A inovação busca ser uma reposta ao desafio do aquecimento global de duas maneiras simultâneas: por um lado é uma nova destinação funcional a um resíduo gerado em grande escala, por outro, entra para o rol de soluções de baixo carbono para a indústria da construção civil, responsável por 37% das emissões de CO2 relacionadas à energia e aos processos em 2021 conforme relatório do Programa das Nações Unidas para o Meio Ambiente (Pnuma).
O potencial do concreto a partir da cana-de-açúcar
De acordo com os pesquisadores, o uso generalizado do Sugarcrete poderia resultar em uma economia de até 1,08 bilhão de toneladas de CO2, o que equivale a 3% da produção anual de gás carbônico. Além disso, o concreto a partir da cana-de-açúcar possui de 15% a 20% da pegada de carbono do concreto convencional, tornando-o uma opção mais sustentável, além de ser cinco vezes mais leve e ter um custo de produção reduzido.
Os pesquisadores londrinos afirmam que o cultivo da cana-de-açúcar oferece um dos meios mais eficientes de conversão de CO2 em biomassa disponíveis atualmente, superando em até 50 vezes a eficiência da silvicultura. Essa constatação é corroborada por outros estudos como o levantamento conduzido pela Agroicone, Unicamp e Embrapa Meio Ambiente, que demonstrou o papel importante da cana-de-açúcar na captura de carbono atmosférico ao longo das últimas duas décadas no Brasil.
Além disso, os criadores do Sugarcrete afirmam que, com apenas 30% da produção global de bagaço de cana-de-açúcar, seria possível substituir a indústria tradicional de tijolos e concreto. Este projeto desafia a noção comum de que biomateriais têm desempenho estrutural inferior, oferecendo uma alternativa sustentável com força estrutural suficiente para ser autoportante.
Cana que constrói
O Sugarcrete foi desenvolvido por meio de prototipagem avançada utilizando modelagem digital e fabricação robótica. Este material oferece propriedades mecânicas, acústicas, de resistência ao fogo e térmicas de alta qualidade, sendo submetido a testes rigorosos de acordo com os padrões da indústria.
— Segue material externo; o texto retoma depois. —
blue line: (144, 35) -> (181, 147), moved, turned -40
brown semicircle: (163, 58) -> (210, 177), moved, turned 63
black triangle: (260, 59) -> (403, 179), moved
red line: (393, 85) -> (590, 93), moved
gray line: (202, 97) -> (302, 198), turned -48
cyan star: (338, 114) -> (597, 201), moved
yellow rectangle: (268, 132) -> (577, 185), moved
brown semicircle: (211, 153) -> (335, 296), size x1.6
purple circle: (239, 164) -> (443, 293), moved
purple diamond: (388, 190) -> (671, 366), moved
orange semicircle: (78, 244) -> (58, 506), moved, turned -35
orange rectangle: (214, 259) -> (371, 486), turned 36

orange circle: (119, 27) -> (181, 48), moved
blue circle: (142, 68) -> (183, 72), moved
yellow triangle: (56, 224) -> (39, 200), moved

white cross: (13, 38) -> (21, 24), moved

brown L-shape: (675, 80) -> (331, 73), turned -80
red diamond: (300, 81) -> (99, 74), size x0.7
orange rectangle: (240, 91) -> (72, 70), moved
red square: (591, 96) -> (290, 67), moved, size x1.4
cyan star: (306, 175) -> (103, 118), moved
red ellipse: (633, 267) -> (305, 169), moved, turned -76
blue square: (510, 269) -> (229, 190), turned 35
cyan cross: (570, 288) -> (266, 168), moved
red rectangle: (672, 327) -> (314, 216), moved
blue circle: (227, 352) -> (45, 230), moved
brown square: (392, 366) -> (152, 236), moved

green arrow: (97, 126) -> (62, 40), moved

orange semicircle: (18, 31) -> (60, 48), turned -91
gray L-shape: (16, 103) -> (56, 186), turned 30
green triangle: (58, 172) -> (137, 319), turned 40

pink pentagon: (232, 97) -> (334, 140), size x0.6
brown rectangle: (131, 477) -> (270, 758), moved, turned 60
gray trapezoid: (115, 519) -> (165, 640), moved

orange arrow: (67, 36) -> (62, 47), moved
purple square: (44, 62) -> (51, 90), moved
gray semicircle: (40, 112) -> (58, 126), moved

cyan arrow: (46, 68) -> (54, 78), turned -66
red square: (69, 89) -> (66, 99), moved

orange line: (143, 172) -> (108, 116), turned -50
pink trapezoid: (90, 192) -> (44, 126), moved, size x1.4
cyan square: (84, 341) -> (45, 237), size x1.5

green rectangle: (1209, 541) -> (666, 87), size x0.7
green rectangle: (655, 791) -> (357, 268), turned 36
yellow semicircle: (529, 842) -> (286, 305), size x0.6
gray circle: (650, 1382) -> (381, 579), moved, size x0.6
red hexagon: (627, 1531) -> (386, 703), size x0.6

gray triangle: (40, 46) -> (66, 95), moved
O processo de produção do concreto a partir da cana-de-açúcar, conforme explicado pelos pesquisadores, é relativamente simples e segue uma abordagem semelhante à fabricação convencional de blocos de concreto. Inclui etapas de mistura, moldagem e secagem/cura dos materiais.
No entanto, como acontece com outros materiais de construção, desafios na produção em larga escala surgem devido à variabilidade na matéria-prima bruta, incluindo diferenças no teor de umidade, tamanho de partículas e presença de impurezas indesejadas.
Contudo, o estudo concluiu que o concreto a partir da cana-de-açúcar é versátil e pode ser aplicado em diversas áreas da construção, incluindo painéis de isolamento, blocos de suporte de carga, pisos estruturais e lajes de telhado. A equipe de desenvolvimento também explorou novas possibilidades para a aplicação do produto desenvolvido, incorporando o conceito de geometrias entrelaçadas.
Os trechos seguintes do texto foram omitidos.